EDITORIAL

Inocentes padecen el mal uso del poder

La tradición popular tornó la solemnidad del martirio de los Santos Inocentes de Belén, que el santoral romano conmemora cada 28 de diciembre, en ocasión de humor, de bromas, chanzas y novatadas. Tales algazaras reciben por ello el nombre de “inocentadas”, pero más allá de su carácter cordial o irreverente, subyace la tragedia de la masacre de una veintena de niños menores de 2 años por orden de Herodes, tetrarca de Galilea, quien temía perder su poder a causa del nacimiento de un nuevo rey en Belén, según lo anticipaba la profecía. Codicia, soberbia y envidia se conjuntaron con la ira cuando los magos de Oriente no regresaron a decirle al gobernante dónde hallaron al rey que fueron a adorar. Enfurecido, ordenó la matanza mientras el Niño Jesús y sus padres ya iban camino del exilio en Egipto.

El paso de los tiempos y las tradiciones culturales dividen reacciones: unos recuerdan tal tragedia con ánimo de contrición, mientras otras lo toman con escepticismo, según la filiación religiosa, las convicciones, la formación y el libre albedrío. Sin embargo, pese a todo, los elementos de ese suceso evocan dinámicas del uso del poder.

El ejercicio de todo poder público está obligado a garantizar derechos, propiciar el desarrollo y ayudar a los más desfavorecidos, pero aun así, bajo su sombra se perpetran acciones dañinas, omisiones culposas o abusos que impactan en la vida de decenas, cientos, miles de inocentes. Guatemaltecos de todas edades se han visto afectados por despropósitos y necedades, a veces disfrazadas de legalidad, pero carentes de fondo, sentido y valor ético. Asignarse un aumento abusivo de sueldo, repartir bajo patrones clientelares bienes comprados con fondos públicos o relegar la educación por pactos lesivos son algunas de tales atrocidades.
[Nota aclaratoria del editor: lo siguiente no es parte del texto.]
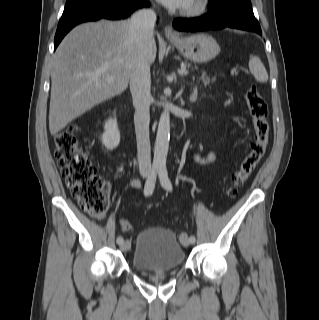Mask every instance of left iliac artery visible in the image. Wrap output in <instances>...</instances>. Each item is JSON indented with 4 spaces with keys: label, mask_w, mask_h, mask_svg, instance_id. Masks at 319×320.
Returning <instances> with one entry per match:
<instances>
[{
    "label": "left iliac artery",
    "mask_w": 319,
    "mask_h": 320,
    "mask_svg": "<svg viewBox=\"0 0 319 320\" xmlns=\"http://www.w3.org/2000/svg\"><path fill=\"white\" fill-rule=\"evenodd\" d=\"M158 174H159V179H160V182H161V185L163 186V188H165L166 190L172 191V184L168 178L166 166H164V165L159 166ZM181 235H183V233ZM188 240L190 243H195V241H196L194 236H190Z\"/></svg>",
    "instance_id": "left-iliac-artery-1"
}]
</instances>
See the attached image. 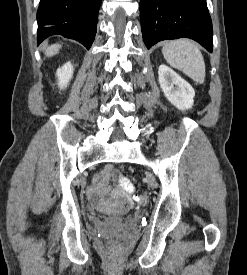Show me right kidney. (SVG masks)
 I'll list each match as a JSON object with an SVG mask.
<instances>
[{
    "instance_id": "obj_1",
    "label": "right kidney",
    "mask_w": 247,
    "mask_h": 275,
    "mask_svg": "<svg viewBox=\"0 0 247 275\" xmlns=\"http://www.w3.org/2000/svg\"><path fill=\"white\" fill-rule=\"evenodd\" d=\"M58 77V86L60 89H64L67 87L69 81L73 76V66L70 62H67L61 68H59L56 72Z\"/></svg>"
}]
</instances>
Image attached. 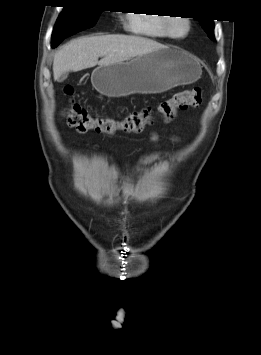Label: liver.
<instances>
[{
    "label": "liver",
    "instance_id": "6515ba94",
    "mask_svg": "<svg viewBox=\"0 0 261 355\" xmlns=\"http://www.w3.org/2000/svg\"><path fill=\"white\" fill-rule=\"evenodd\" d=\"M164 47L145 37L133 35L85 36L71 40L54 56V80L66 72L130 60ZM99 57L101 60L99 61Z\"/></svg>",
    "mask_w": 261,
    "mask_h": 355
}]
</instances>
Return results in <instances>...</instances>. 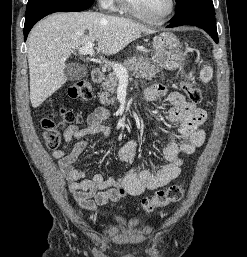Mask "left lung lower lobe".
<instances>
[{
    "instance_id": "0a47b994",
    "label": "left lung lower lobe",
    "mask_w": 247,
    "mask_h": 257,
    "mask_svg": "<svg viewBox=\"0 0 247 257\" xmlns=\"http://www.w3.org/2000/svg\"><path fill=\"white\" fill-rule=\"evenodd\" d=\"M192 25L205 30L218 43L215 10L213 3H194L176 11L167 28Z\"/></svg>"
}]
</instances>
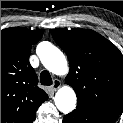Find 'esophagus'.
Listing matches in <instances>:
<instances>
[{
	"mask_svg": "<svg viewBox=\"0 0 123 123\" xmlns=\"http://www.w3.org/2000/svg\"><path fill=\"white\" fill-rule=\"evenodd\" d=\"M60 86H61L60 80H59V79H54V80H53V84H52V86H51L52 90H53V91H56L57 89L60 88Z\"/></svg>",
	"mask_w": 123,
	"mask_h": 123,
	"instance_id": "esophagus-1",
	"label": "esophagus"
}]
</instances>
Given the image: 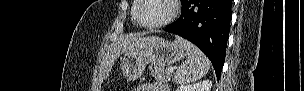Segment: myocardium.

Cabe señalar que no fue solo Herodes el culpable, sino también una horda de cortesanos aduladores y sus esbirros, quienes ejecutaron la brutal orden. Sus nombres, así como los de sus víctimas, quizá no se registraron, pero sin duda tuvieron una presencia, una identidad, y la posibilidad de negarse a ser parte de un crimen.

Se supone que las administraciones públicas de hoy ya no son despotismos ilimitados ni monarquías autócratas. En Guatemala existe una Constitución que invoca a Dios, supremo bien. Es por ello lógico que al momento de existir manejos oscuros del erario, proyectos plagados de deficiencias, mal desempeño de un cargo, amaños, discrecionalidades o simples incumplimientos de ofertas electorales siempre debe existir alguien moralmente culpable sobre quien debe caer la ley vigente. Y si los entes encargados de tal indagatoria y persecución no se empeñan en lograrlo, toman el lugar de accesorios en esta historia.

En Guatemala abundan, por infortunio, casos de malos usos del poder conferido por el pueblo, que puede y debe reclamar responsabilidades. Por ejemplo, a quienes han retrasado por más de tres años la elección de cortes, a quienes recortan fondos a entidades de servicio a mujeres víctimas de violencia, a quienes mantienen en la mediocridad el sistema educativo público, a quienes compraron vacunas anticovid bajo secreto en condiciones inmanejables, a quienes propiciaron el fraude de Odebrecht u otras obras, a quienes pudieron salvar vidas de niños con desnutrición pero usaron los recursos en otra cosa, a quienes contratan plazas fantasma o a quienes quieren acallar a periodistas críticos se les puede considerar émulos de Herodes. Y no es broma.